• [EXERCISE DIRECTIONS]: Skip every picture while you write out the records below, from the first line through the one that contains "competitiveness of its ports.", both ends kept.
EXTRACTED ENTRIES Start Marker
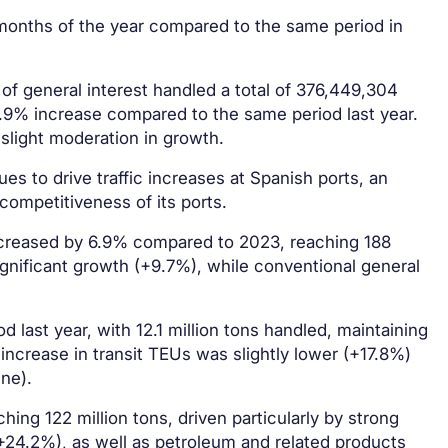
t months of the year compared to the same period in
of general interest handled a total of 376,449,304
9% increase compared to the same period last year.
 slight moderation in growth.
es to drive traffic increases at Spanish ports, an
 competitiveness of its ports.
 increased by 6.9% compared to 2023, reaching 188
gnificant growth (+9.7%), while conventional general
last year, with 12.1 million tons handled, maintaining
 increase in transit TEUs was slightly lower (+17.8%)
ne).
hing 122 million tons, driven particularly by strong
24.2%), as well as petroleum and related products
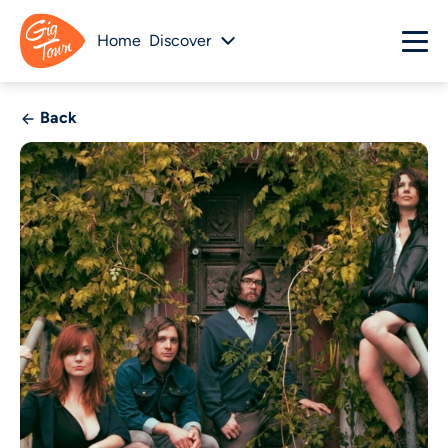
Home
Discover
Back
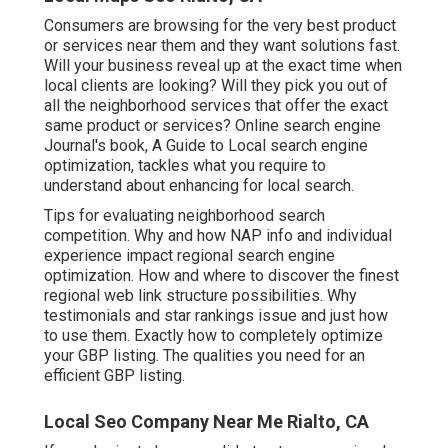
Consumers are browsing for the very best product
or services near them and they want solutions fast.
Will your business reveal up at the exact time when
local clients are looking? Will they pick you out of
all the neighborhood services that offer the exact
same product or services? Online search engine
Journal's book, A Guide to Local search engine
optimization, tackles what you require to
understand about enhancing for local search.
Tips for evaluating neighborhood search
competition. Why and how NAP info and individual
experience impact regional search engine
optimization. How and where to discover the finest
regional web link structure possibilities. Why
testimonials and star rankings issue and just how
to use them. Exactly how to completely optimize
your GBP listing. The qualities you need for an
efficient GBP listing.
Local Seo Company Near Me Rialto, CA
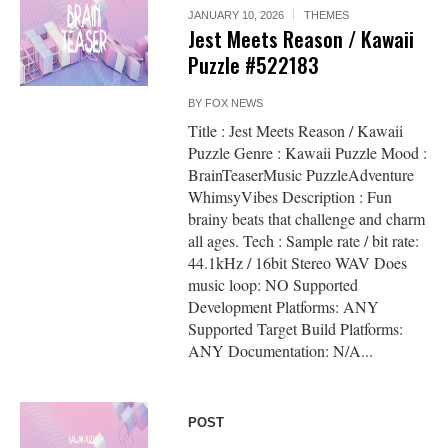
JANUARY 10, 2026
THEMES
Jest Meets Reason / Kawaii
Puzzle #522183
BY
FOX NEWS
Title : Jest Meets Reason / Kawaii
Puzzle Genre : Kawaii Puzzle Mood :
BrainTeaserMusic PuzzleAdventure
WhimsyVibes Description : Fun
brainy beats that challenge and charm
all ages. Tech : Sample rate / bit rate:
44.1kHz / 16bit Stereo WAV Does
music loop: NO Supported
Development Platforms: ANY
Supported Target Build Platforms:
ANY Documentation: N/A...
POST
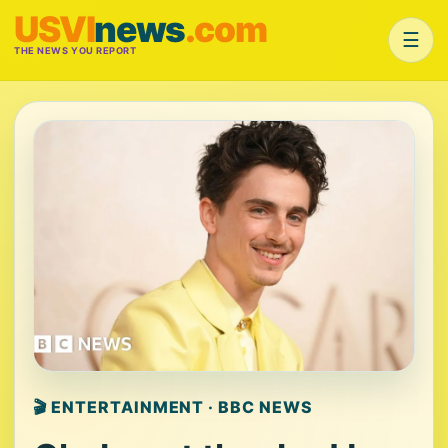
USVI
news
.com
☰
THE NEWS YOU REPORT
🎬 ENTERTAINMENT · BBC NEWS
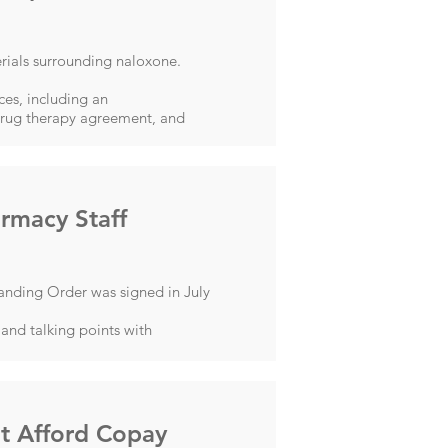
rials surrounding naloxone.
es, including an
 drug therapy agreement, and
rmacy Staff
anding Order was signed in July
and talking points with
't Afford Copay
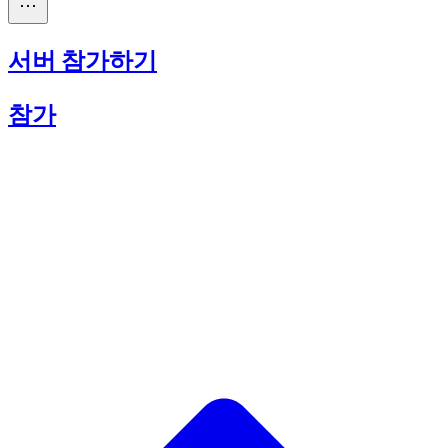
서버 참가하기
참가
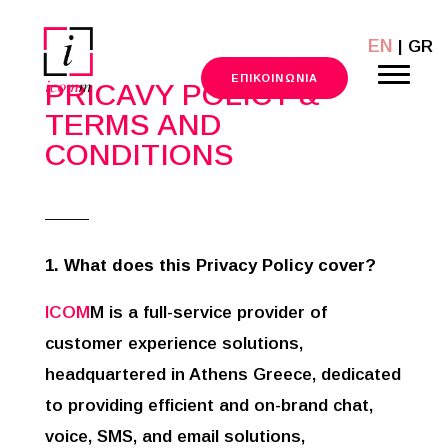
EN
| GR
211 101 9600
ΕΠΙΚΟΙΝΩΝΙΑ
PRICAVY POLICY &
TERMS AND
CONDITIONS
1. What does this Privacy Policy cover?
ICOM
M is a full-service provider of
customer experience solutions,
headquartered in Athens Greece, dedicated
to providing efficient and on-brand chat,
voice, SMS, and email solutions,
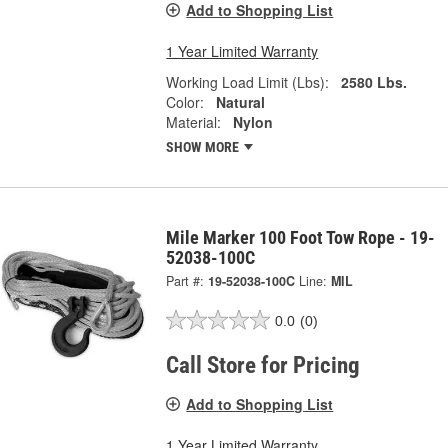
Add to Shopping List
1 Year Limited Warranty
Working Load Limit (Lbs):
2580 Lbs.
Color:
Natural
Material:
Nylon
SHOW MORE
Mile Marker 100 Foot Tow Rope - 19-
52038-100C
Part #:
19-52038-100C
Line:
MIL
0.0
(0)
Call Store for Pricing
Add to Shopping List
1 Year Limited Warranty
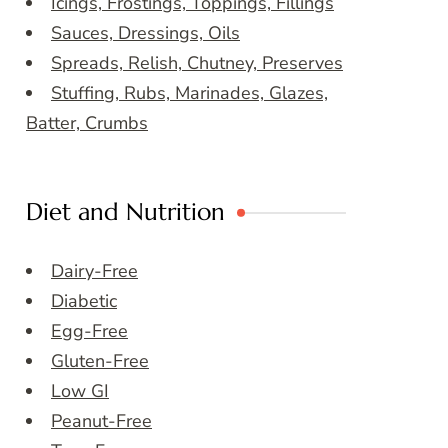
Icings, Frostings, Toppings, Fillings
Sauces, Dressings, Oils
Spreads, Relish, Chutney, Preserves
Stuffing, Rubs, Marinades, Glazes,
Batter, Crumbs
Diet and Nutrition
Dairy-Free
Diabetic
Egg-Free
Gluten-Free
Low GI
Peanut-Free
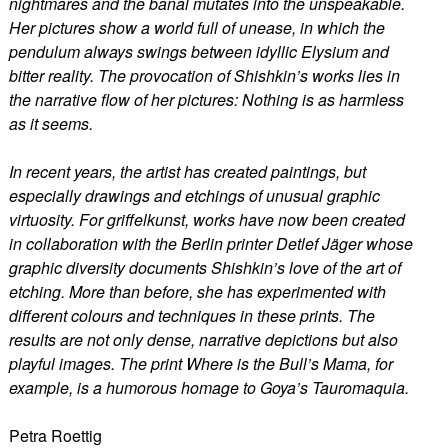
nightmares and the banal mutates into the unspeakable.
Her pictures show a world full of unease, in which the
pendulum always swings between idyllic Elysium and
bitter reality. The provocation of Shishkin’s works lies in
the narrative flow of her pictures: Nothing is as harmless
as it seems.
In recent years, the artist has created paintings, but
especially drawings and etchings of unusual graphic
virtuosity. For griffelkunst, works have now been created
in collaboration with the Berlin printer Detlef Jäger whose
graphic diversity documents Shishkin’s love of the art of
etching. More than before, she has experimented with
different colours and techniques in these prints. The
results are not only dense, narrative depictions but also
playful images. The print Where is the Bull’s Mama, for
example, is a humorous homage to Goya’s Tauromaquia.
Petra Roettig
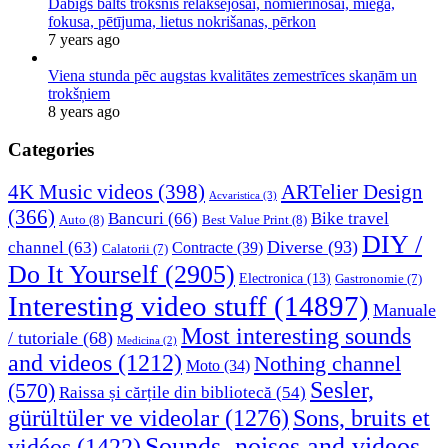
Dabīgs balts troksnis relaksējošai, nomierinošai, miega,
fokusa, pētījuma, lietus nokrišanas, pērkon
7 years ago
Viena stunda pēc augstas kvalitātes zemestrīces skaņām un
trokšņiem
8 years ago
Categories
4K Music videos
(398)
ARTelier Design
Acvaristica
(3)
(366)
Bancuri
(66)
Bike travel
Auto
(8)
Best Value Print
(8)
DIY /
Diverse
(93)
channel
(63)
Contracte
(39)
Calatorii
(7)
Do It Yourself
(2905)
Electronica
(13)
Gastronomie
(7)
Interesting video stuff
(14897)
Manuale
Most interesting sounds
/ tutoriale
(68)
Medicina
(2)
and videos
(1212)
Nothing channel
Moto
(34)
Sesler,
(570)
Raissa și cărțile din bibliotecă
(54)
Sons, bruits et
gürültüler ve videolar
(1276)
Sounds, noises and videos
vidéos
(1422)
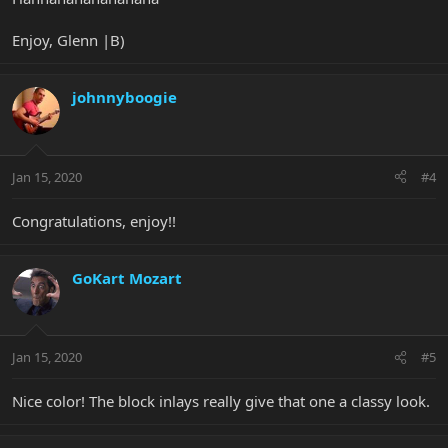
Enjoy, Glenn |B)
johnnyboogie
Jan 15, 2020
#4
Congratulations, enjoy!!
GoKart Mozart
Jan 15, 2020
#5
Nice color! The block inlays really give that one a classy look.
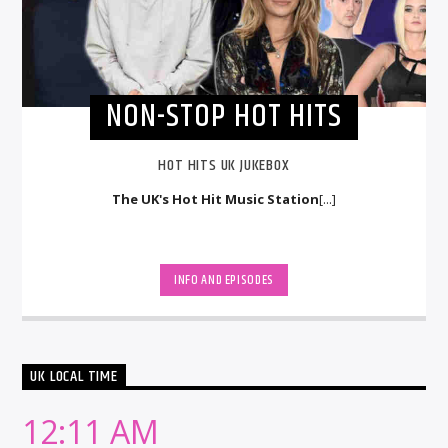
NON-STOP HOT HITS
HOT HITS UK JUKEBOX
The UK's Hot Hit Music Station
[...]
INFO AND EPISODES
UK LOCAL TIME
12:11 AM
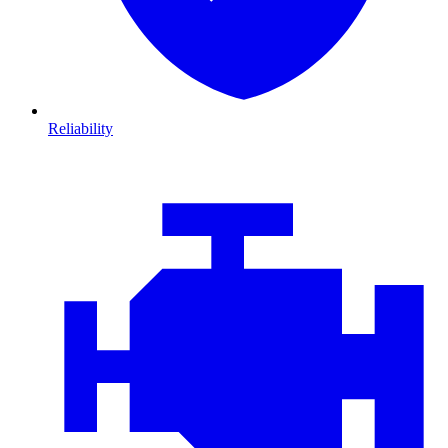
Reliability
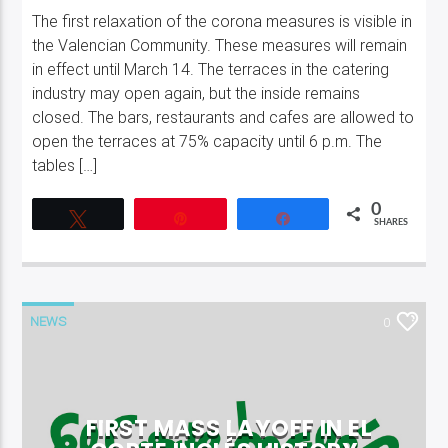
The first relaxation of the corona measures is visible in
the Valencian Community. These measures will remain
in effect until March 14. The terraces in the catering
industry may open again, but the inside remains
closed. The bars, restaurants and cafes are allowed to
open the terraces at 75% capacity until 6 p.m. The
tables […]
0
Tweet
Pin
Share
SHARES
NEWS
0
FIRST MASS LAYOFF IN EL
EXTRACTED ENTRIES End Marker
• [SOLVED PROBLEM]:
t months of the year compared to the same period in
of general interest handled a total of 376,449,304
9% increase compared to the same period last year.
 slight moderation in growth.
es to drive traffic increases at Spanish ports, an
 competitiveness of its ports.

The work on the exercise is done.